Using model weights in Tigris anywhere with fly.io
The most common way to deploy AI models in production is by using “serverless” inference. This means that every time you get a request, you don’t know what state the underlying hardware is in. You don’t know if you have your models cached, and in the worst case you need to do a cold start and download your model weights from scratch.
A couple fixable problems arise when running your models on serverless or any frequently changing infrastructure:
- Model distribution that's not optimized for latency causes needless GPU idle time as the model weights are downloaded to the machine on cold start. Tigris behaves like a content delivery network by default and is designed for low latency, saving idle time on cold start.
- Compliance restrictions like data sovereignty and GDPR increase complexity quickly. Tigris makes regional restrictions a one-line configuration, guide here.
- Reliance on third party caches for distributing models creates an upstream dependency and leaves your system vulnerable to downtime. Tigris guarantees 99.99% availability with public availability data.
Fly.io
Fly.io is a modern public cloud with datacentres all over the world. Some datacentres include GPU machines. For more information about using GPUs on fly.io, check out their documentation on how to do this.
Coincidentally, all of the regions that Fly.io has GPUs in also have Tigris in them, so pulling models is very fast (network line rate fast in many cases). You can use our discount code to complete this blueprint on us.
Usecase
You can put AI model weights into Tigris so that they are cached and fast no matter where you’re inferencing from. This allows you to have cold starts be faster and you can take advantage of Tigris' globally distributed architecture, enabling your workloads to start quickly no matter where they are in the world.
For this example, we’ll set up SDXL Lightning by ByteDance for inference with the weights stored in Tigris.
Getting Started
Download the sdxl-in-tigris
template from GitHub:
git clone https://github.com/tigrisdata-community/sdxl-in-tigris
Prerequisite tools
In order to run this example locally, you need these tools installed:
- Python 3.11
- pipenv
- The AWS CLI
Also be sure to configure the AWS CLI for use with Tigris: Configuring the AWS CLI.

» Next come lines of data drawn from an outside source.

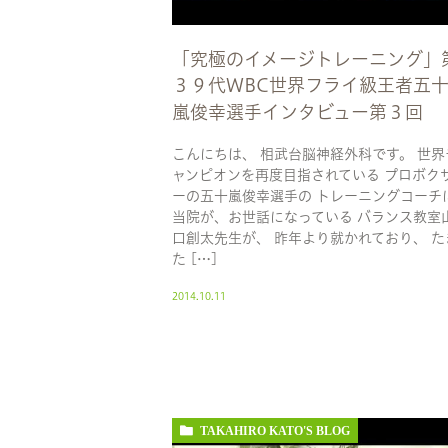
「究極のイメージトレーニング」
３９代WBC世界フライ級王者五
嵐俊幸選手インタビュー第３回
こんにちは、 相武台脳神経外科です。 世界
ャンピオンを再度目指されている プロボク
ーの五十嵐俊幸選手の トレーニングコーチに
当院が、お世話になっている バランス教室
口創太先生が、 昨年より就かれており、 た
た […]
2014.10.11
TAKAHIRO KATO'S BLOG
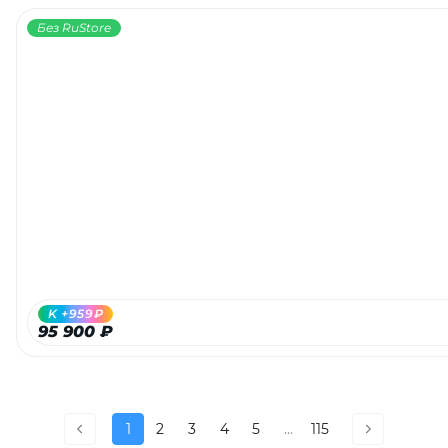
Без RuStore
K +959₽
95 900 ₽
1
2
3
4
5
...
115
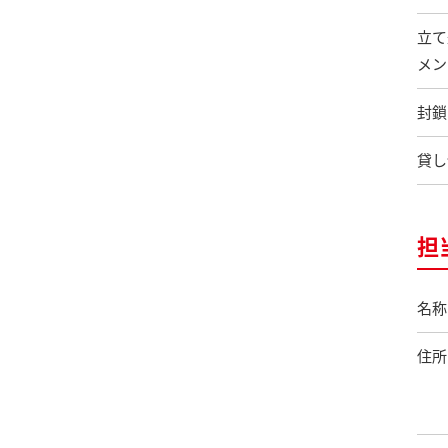
立て
メン
封鎖
貸し
担
名称
住所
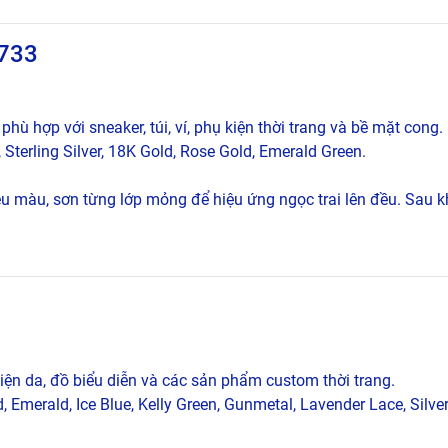
#733
hù hợp với sneaker, túi, ví, phụ kiện thời trang và bề mặt cong.
, Sterling Silver, 18K Gold, Rose Gold, Emerald Green.
 màu, sơn từng lớp mỏng để hiệu ứng ngọc trai lên đều. Sau k
 kiện da, đồ biểu diễn và các sản phẩm custom thời trang.
 Emerald, Ice Blue, Kelly Green, Gunmetal, Lavender Lace, Silve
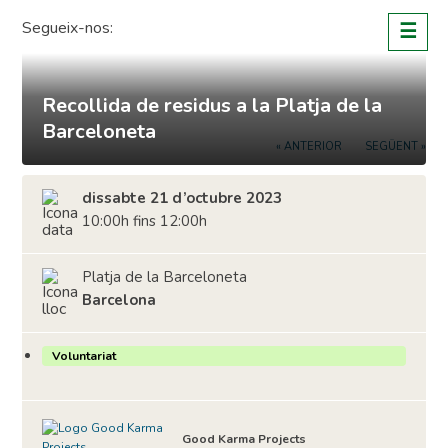
Skip
Segueix-nos:
☰
to
content
Recollida de residus a la Platja de la
Barceloneta
« ANTERIOR
SEGÜENT »
dissabte 21 d’octubre 2023
10:00h fins 12:00h
Platja de la Barceloneta
Barcelona
Voluntariat
Good Karma Projects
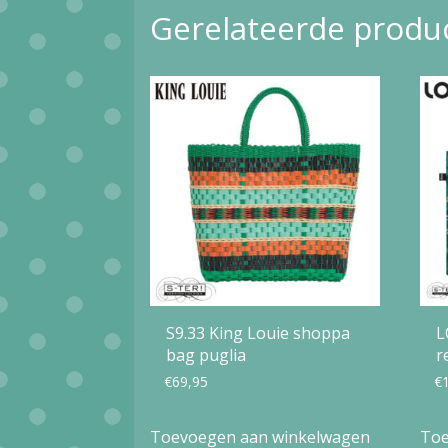
Gerelateerde produ
S9.33 King Louie shoppa
L
bag puglia
r
€
69,95
€
Toevoegen aan winkelwagen
Toe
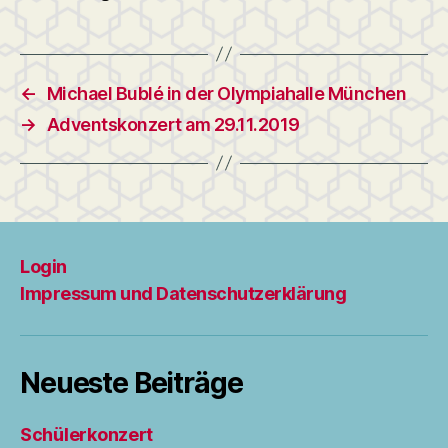
←
Michael Bublé in der Olympiahalle München
→
Adventskonzert am 29.11.2019
Login
Impressum und Datenschutzerklärung
Neueste Beiträge
Schülerkonzert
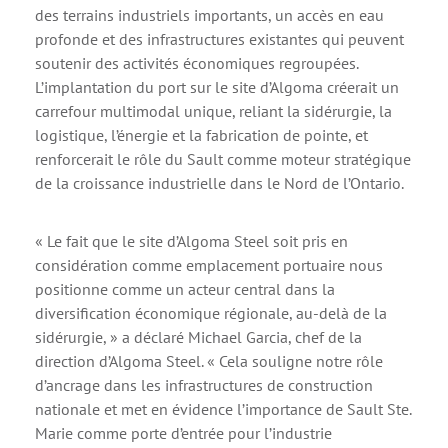
des terrains industriels importants, un accès en eau
profonde et des infrastructures existantes qui peuvent
soutenir des activités économiques regroupées.
L’implantation du port sur le site d’Algoma créerait un
carrefour multimodal unique, reliant la sidérurgie, la
logistique, l’énergie et la fabrication de pointe, et
renforcerait le rôle du Sault comme moteur stratégique
de la croissance industrielle dans le Nord de l’Ontario.
« Le fait que le site d’Algoma Steel soit pris en
considération comme emplacement portuaire nous
positionne comme un acteur central dans la
diversification économique régionale, au-delà de la
sidérurgie, » a déclaré Michael Garcia, chef de la
direction d’Algoma Steel. « Cela souligne notre rôle
d’ancrage dans les infrastructures de construction
nationale et met en évidence l’importance de Sault Ste.
Marie comme porte d’entrée pour l’industrie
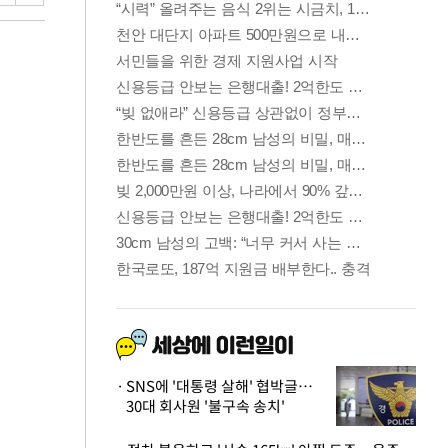
SNS에 '대통령 살해' 협박글…
30대 회사원 '불구속 송치'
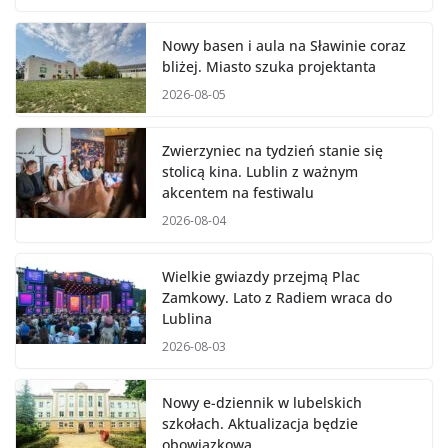
Nowy basen i aula na Sławinie coraz
bliżej. Miasto szuka projektanta
2026-08-05
Zwierzyniec na tydzień stanie się
stolicą kina. Lublin z ważnym
akcentem na festiwalu
2026-08-04
Wielkie gwiazdy przejmą Plac
Zamkowy. Lato z Radiem wraca do
Lublina
2026-08-03
Nowy e-dziennik w lubelskich
szkołach. Aktualizacja będzie
obowiązkowa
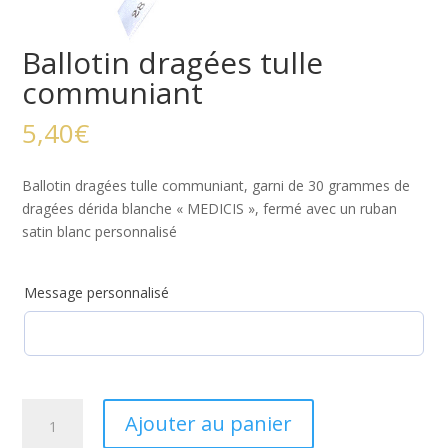
Ballotin dragées tulle
communiant
5,40
€
Ballotin dragées tulle communiant, garni de 30 grammes de
dragées dérida blanche « MEDICIS », fermé avec un ruban
satin blanc personnalisé
Message personnalisé
quantité
Ajouter au panier
de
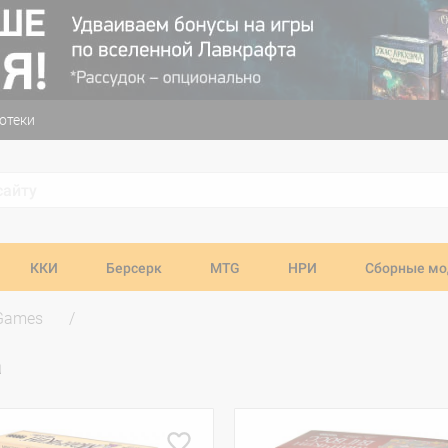
отеки
ККИ
Берсерк
MTG
НРИ
Сборные мо
 Games
а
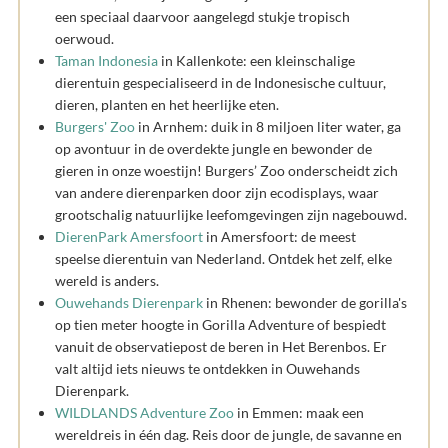
een speciaal daarvoor aangelegd stukje tropisch
oerwoud.
Taman Indonesia
in Kallenkote: een kleinschalige
dierentuin gespecialiseerd in de Indonesische cultuur,
dieren, planten en het heerlijke eten.
Burgers' Zoo
in Arnhem: duik in 8 miljoen liter water, ga
op avontuur in de overdekte jungle en bewonder de
gieren in onze woestijn! Burgers’ Zoo onderscheidt zich
van andere dierenparken door zijn ecodisplays, waar
grootschalig natuurlijke leefomgevingen zijn nagebouwd.
DierenPark Amersfoort
in Amersfoort: de meest
speelse dierentuin van Nederland. Ontdek het zelf, elke
wereld is anders.
Ouwehands Dierenpark
in Rhenen: bewonder de gorilla's
op tien meter hoogte in Gorilla Adventure of bespiedt
vanuit de observatiepost de beren in Het Berenbos. Er
valt altijd iets nieuws te ontdekken in Ouwehands
Dierenpark.
WILDLANDS Adventure Zoo
in Emmen: maak een
wereldreis in één dag. Reis door de jungle, de savanne en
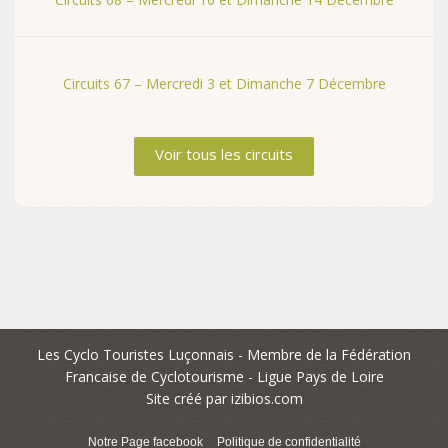
Circuits 67 – Mercredi 3 et Dimanche 7 Décembre
Voir tous les circuits
Les Cyclo Touristes Luçonnais - Membre de la Fédération
Francaise de Cyclotourisme - Ligue Pays de Loire
Site créé par
izibios.com
Notre Page facebook
Politique de confidentialité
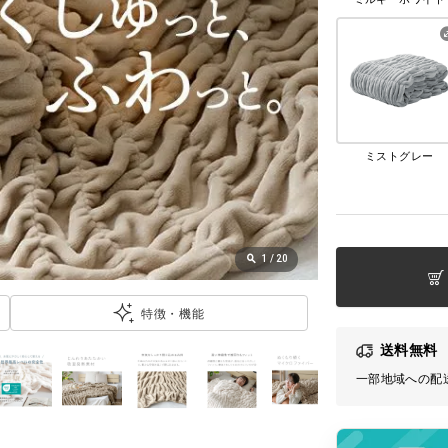
ミストグレー
1
/
20
特徴・機能
送料無料
一部地域への配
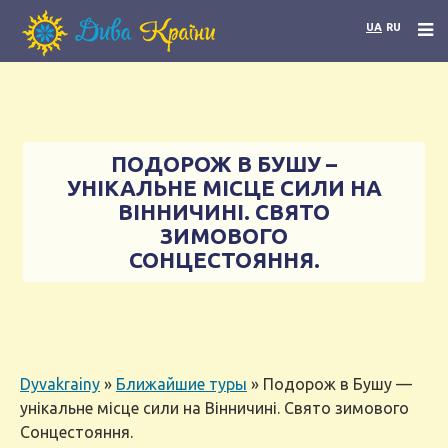
UA
RU
ПОДОРОЖ В БУШУ –
УНІКАЛЬНЕ МІСЦЕ СИЛИ НА
ВІННИЧИНІ. СВЯТО
ЗИМОВОГО
СОНЦЕСТОЯННЯ.
Dyvakrainy
»
Ближайшие туры
»
Подорож в Бушу —
унікальне місце сили на Вінничині. Свято зимового
Сонцестояння.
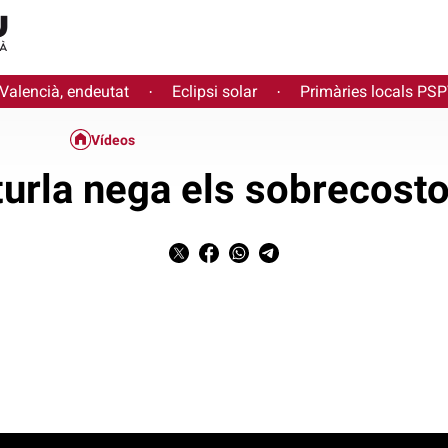
 Valencià, endeutat
Eclipsi solar
Primàries locals PS
·
·
Vídeos
urla nega els sobrecosto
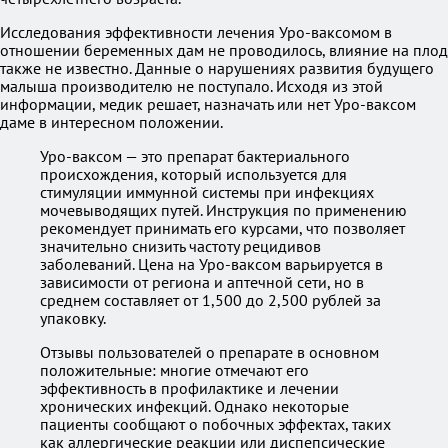
Исследования эффективности лечения Уро-ваксомом в
отношении беременных дам не проводилось, влияние на плод
также не известно. Данные о нарушениях развития будущего
малыша производителю не поступало. Исходя из этой
информации, медик решает, назначать или нет Уро-ваксом
даме в интересном положении.
Уро-ваксом — это препарат бактериального
происхождения, который используется для
стимуляции иммунной системы при инфекциях
мочевыводящих путей. Инструкция по применению
рекомендует принимать его курсами, что позволяет
значительно снизить частоту рецидивов
заболеваний. Цена на Уро-ваксом варьируется в
зависимости от региона и аптечной сети, но в
среднем составляет от 1,500 до 2,500 рублей за
упаковку.
Отзывы пользователей о препарате в основном
положительные: многие отмечают его
эффективность в профилактике и лечении
хронических инфекций. Однако некоторые
пациенты сообщают о побочных эффектах, таких
как аллергические реакции или диспепсические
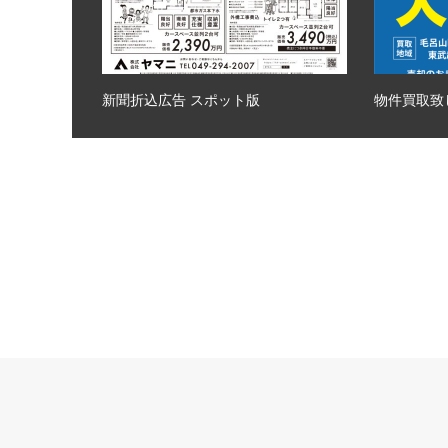
新聞折込広告 スポット版
物件買取致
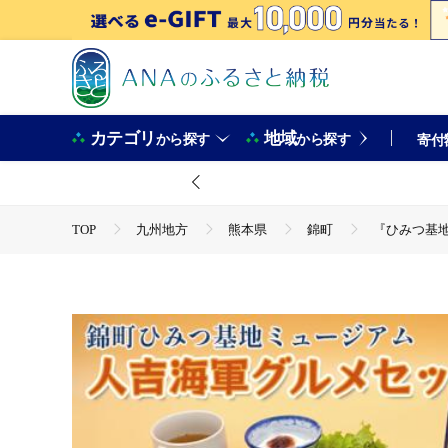
カテゴリ
地域
から探す
から探す
寄付
TOP
九州地方
熊本県
錦町
『ひみつ基地
TOP
加工食品
惣菜・レトルト
カレー
TOP
飲料（酒以外）
ソフトドリンク
ジュー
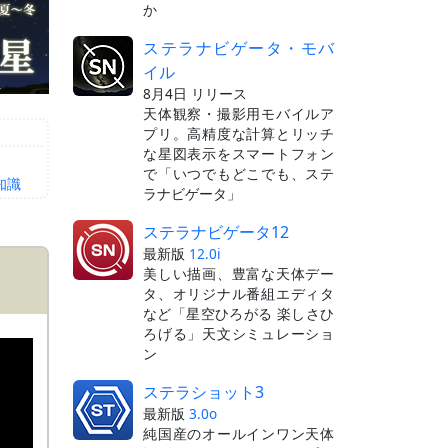
か
ステラナビゲータ・モバ
イル
8月4日 リリース
天体観察・撮影用モバイルア
プリ。高精度な計算とリッチ
な星図表示をスマートフォン
で「いつでもどこでも、ステ
知識
ラナビゲータ」
ステラナビゲータ12
最新版
12.0i
美しい描画、豊富な天体デー
タ、オリジナル番組エディタ
など「星空ひろがる 楽しさひ
ろげる」天文シミュレーショ
ン
ステラショット3
最新版
3.0o
純国産のオールインワン天体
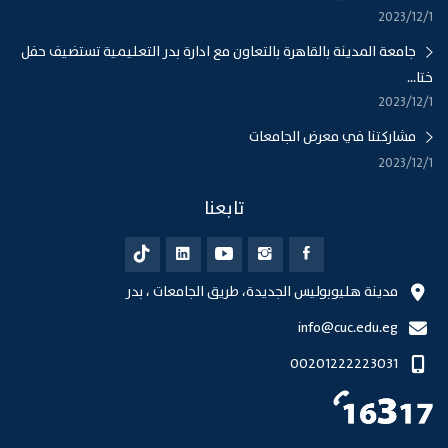
1‏‏/12‏‏/2023
جامعة المدينة بالقاهرة بالتعاون مع ادارة بدر التعليمية تستضيف حفل
ختا...
1‏‏/12‏‏/2023
مشاركتنا في معرض الجامعات
1‏‏/12‏‏/2023
تابعنا
مدينة هليوبوليس الجديدة، طريق الجامعات ، بدر
info@cuc.edu.eg
00201222223031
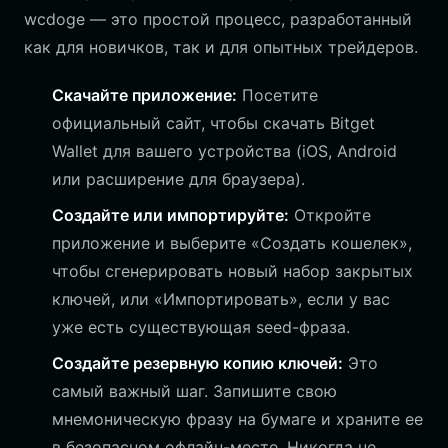
wcdoge — это простой процесс, разработанный
как для новичков, так и для опытных трейдеров.
Скачайте приложение:
Посетите
официальный сайт, чтобы скачать Bitget
Wallet для вашего устройства (iOS, Android
или расширение для браузера).
Создайте или импортируйте:
Откройте
приложение и выберите «Создать кошелек»,
чтобы сгенерировать новый набор закрытых
ключей, или «Импортировать», если у вас
уже есть существующая seed-фраза.
Создайте резервную копию ключей:
Это
самый важный шаг. Запишите свою
мнемоническую фразу на бумаге и храните ее
в безопасном офлайн-месте. Никогда не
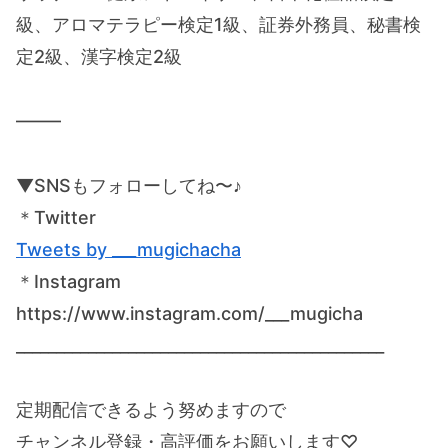
級、アロマテラピー検定1級、証券外務員、秘書検
定2級、漢字検定2級
——–
▼SNSもフォローしてね〜♪
＊Twitter
Tweets by ___mugichacha
＊Instagram
https://www.instagram.com/___mugicha
______________________________________________
定期配信できるよう努めますので
チャンネル登録・高評価をお願いします♡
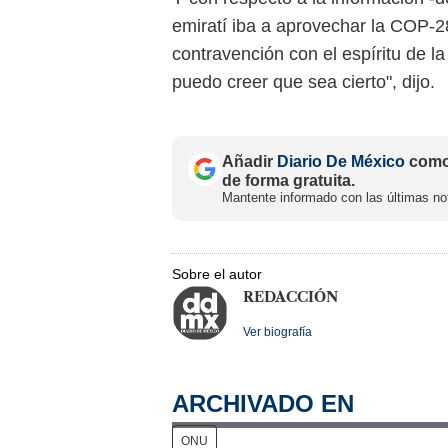
emiratí iba a aprovechar la COP-28
contravención con el espíritu de l
puedo creer que sea cierto", dijo.
Añadir
Diario De México
como 
de forma gratuita.
Mantente informado con las últimas not
Sobre el autor
REDACCIÓN
Ver biografía
ARCHIVADO EN
ONU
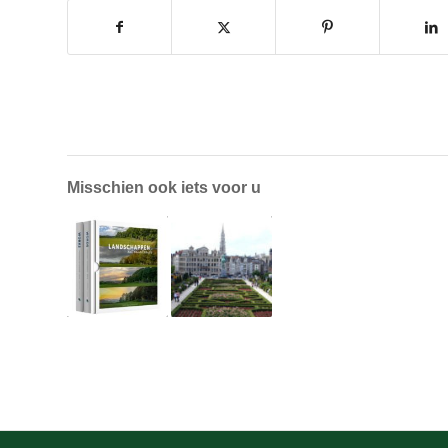
Misschien ook iets voor u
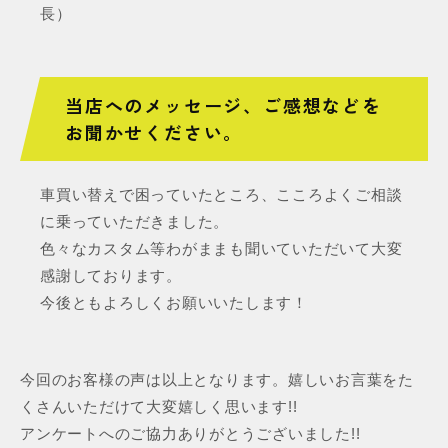
長）
当店へのメッセージ、ご感想などを
お聞かせください。
車買い替えで困っていたところ、こころよくご相談
に乗っていただきました。
色々なカスタム等わがままも聞いていただいて大変
感謝しております。
今後ともよろしくお願いいたします！
今回のお客様の声は以上となります。嬉しいお言葉をた
くさんいただけて大変嬉しく思います!!
アンケートへのご協力ありがとうございました!!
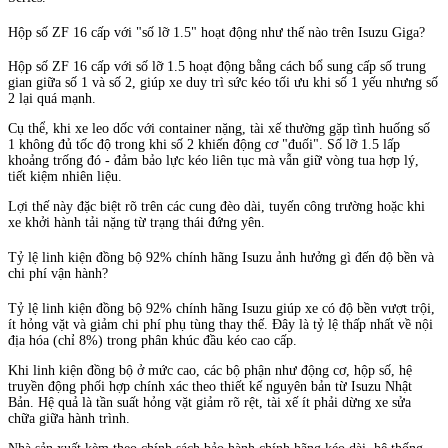
Hộp số ZF 16 cấp với "số lỡ 1.5" hoạt động như thế nào trên Isuzu Giga?
Hộp số ZF 16 cấp với số lỡ 1.5 hoạt động bằng cách bổ sung cấp số trung
gian giữa số 1 và số 2, giúp xe duy trì sức kéo tối ưu khi số 1 yếu nhưng số
2 lại quá mạnh.
Cụ thể, khi xe leo dốc với container nặng, tài xế thường gặp tình huống số
1 không đủ tốc độ trong khi số 2 khiến động cơ "đuối". Số lỡ 1.5 lấp
khoảng trống đó - đảm bảo lực kéo liên tục mà vẫn giữ vòng tua hợp lý,
tiết kiệm nhiên liệu.
Lợi thế này đặc biệt rõ trên các cung đèo dài, tuyến công trường hoặc khi
xe khởi hành tải nặng từ trạng thái đứng yên.
Tỷ lệ linh kiện đồng bộ 92% chính hãng Isuzu ảnh hưởng gì đến độ bền và
chi phí vận hành?
Tỷ lệ linh kiện đồng bộ 92% chính hãng Isuzu giúp xe có độ bền vượt trội,
ít hỏng vặt và giảm chi phí phụ tùng thay thế. Đây là tỷ lệ thấp nhất về nội
địa hóa (chỉ 8%) trong phân khúc đầu kéo cao cấp.
Khi linh kiện đồng bộ ở mức cao, các bộ phận như động cơ, hộp số, hệ
truyền động phối hợp chính xác theo thiết kế nguyên bản từ Isuzu Nhật
Bản. Hệ quả là tần suất hỏng vặt giảm rõ rệt, tài xế ít phải dừng xe sửa
chữa giữa hành trình.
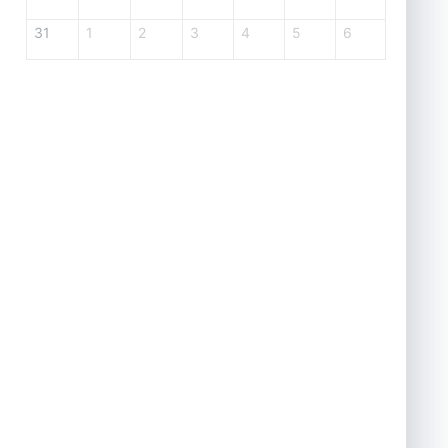
31
1
2
3
4
5
6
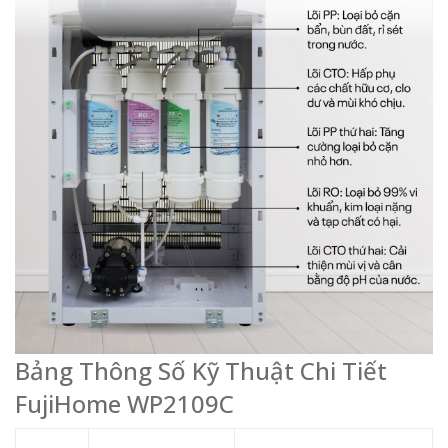
Bảng Thông Số Kỹ Thuật Chi Tiết
FujiHome WP2109C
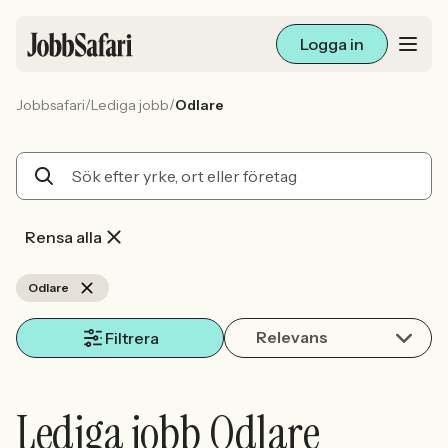
Logga in
/
/
Jobbsafari
Lediga jobb
Odlare
Lediga jobb
Arbetsliv och karriär
För arbetsgivare
Rensa alla
Skapa annons
Odlare
Relevans
Sök med AI
Filtrera
Ny här? Skapa konto
Lediga jobb Odlare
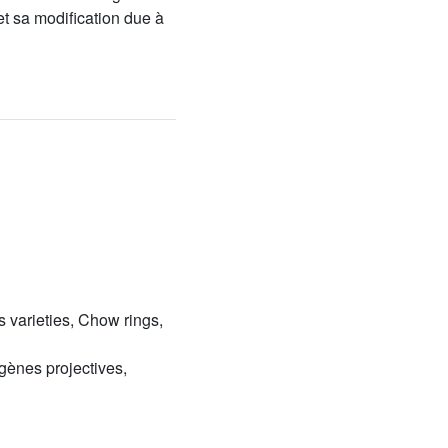
et sa modification due à
 varieties, Chow rings,
gènes projectives,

To build a custom variant of the image, you need these tools installed:
- Mac/Windows: Docker Desktop app, alternatives such as Podman Desktop will not work.
- Linux: Docker daemon, alternatives such as Podman will not work.
- Replicate's cog tool
- jq
To install all of the tool depedencies at once, clone the template repo and run
brew bundle
.
Create a new bucket for generated images, it’ll be called generated-images
in
this article.
aws s3 create-bucket --acl private generated-images
Optional: upload your own model
If you want to upload your own models, create a bucket for this. It'll be
referred to as model-storage-demo
in this tutorial.
Both of these buckets should be private.
Then activate the virtual environment with pipenv shell
and install the
dependencies for uploading a model:
pipenv shell --python 3.11
pip install -r requirements.txt
Run the prepare_model
script to massage and upload a Stable Diffusion XL model
or finetune to Tigris:
python scripts/prepare_model.py ByteDance/SDXL-Lightning model-storage-demo
Want differently styled images? Try finetunes like
Kohaku XL! Pass the Hugging
Face repo name to the prepare_model
script like this:
python scripts/prepare_model.py KBlueLeaf/Kohaku-XL-Zeta model-storage-demo
Access keys
Create a new access key in the Tigris Dashboard. Don't assign any permissions to it.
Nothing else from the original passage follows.